Certainly one of the biggest government planning disasters of the last decade was the so-called War on Terror. Given the tragedy of 9/11, a government response was certainly called for, but the way it was handled by the Bush administration was poorly conceived from the very beginning.
Start with name: “war on terror.” Instead of treating the terrorists as criminals, we treated them as enemy soldiers, which carries with it the assumption that they work for another country. That was completely untrue, which led to all sorts of mistaken policies.
Then there was the attempt to capture Bin Laden, who supposedly planned the 9/11 attacks. While John Kerry claims that the Bush administration missed its opportunity to catch or kill him, not everyone is convinced. Still, it is clear that the administration completely lost interest in Bin Laden in its eagerness to attack Iraq.
The Antiplanner personally considers the war in Iraq to be immoral: the United States should not attack other countries, even preemptively. But whether you agreed with it or not, it was a planning disaster, being based on delusional premises.

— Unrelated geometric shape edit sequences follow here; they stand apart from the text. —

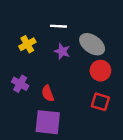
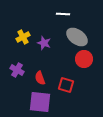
white line: (59, 26) -> (63, 14), moved
purple star: (62, 51) -> (44, 43), moved
red square: (100, 102) -> (66, 85), moved

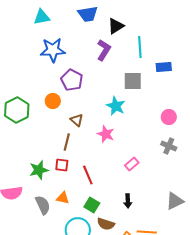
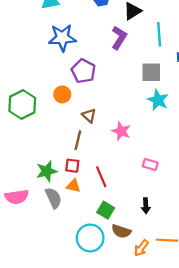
cyan star: (116, 106) -> (158, 100), moved
pink rectangle: (132, 164) -> (150, 165), turned 56
orange triangle: (63, 198) -> (73, 186), moved
gray semicircle: (43, 205) -> (53, 198), moved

First, Rumsfelt totally ignored the Powell Doctrine, making the same mistake we made in Viet Nam of assuming that our superior technology would overwhelm guerilla fighters. The resulting “delusional plan” produced the military equivalent of “cost overruns” — more money, more casualties, and more time than originally projected.
Second, administration planners made no provision at all for the historic rivalries between Shi’a and Sunni, assuming instead that all Iraqis would great Americans as “liberators.” This intelligence failure underscores the intelligence mistakes — or lies — regarding weapons of mass destruction and supposed links between Saddam Hussein and Al Qaeda. The administration thus engaged in the classic megaproject behaviors of optimism bias and strategic misrepresentation.
The good news is that the later surge was more-or-less successful. Yet Iraq remains a dysfunctional country, and even if it ever becomes a peaceful, working nation, we have to ask whether it was worth the 100,000 (or more) Iraqi civilian deaths or the roughly 4,300 American deaths (plus hundreds more soldiers from other nations).
On top of that is the financial cost, which for Iraq and Afghanistan combined have so far totaled close to $1 trillion — and will be much more when the long-term costs of health care for war veterans is included. If the terrorists’ goal was to disrupt our economy by making us overreact, then the sad fact is that they accomplished that goal and so weakened us — or we weakened ourselves– that they arguably won the war.
Remember the beginning of the decade, when the United States was the economic powerhouse of the world, when Europe was struggling to catch up, when the almighty dollar truly was almighty? Now a euro is worth $1.50 or more, our economy was in a shambles even before the mortgage crisis, and our official national debt (currently $12.2 trillion) is fast approaching our GDP (currently $14.2 trillion) — more than at any time since the end of World War II. This does not bode well for the future, and much of the blame can be laid on the government officials who planned the war on terror.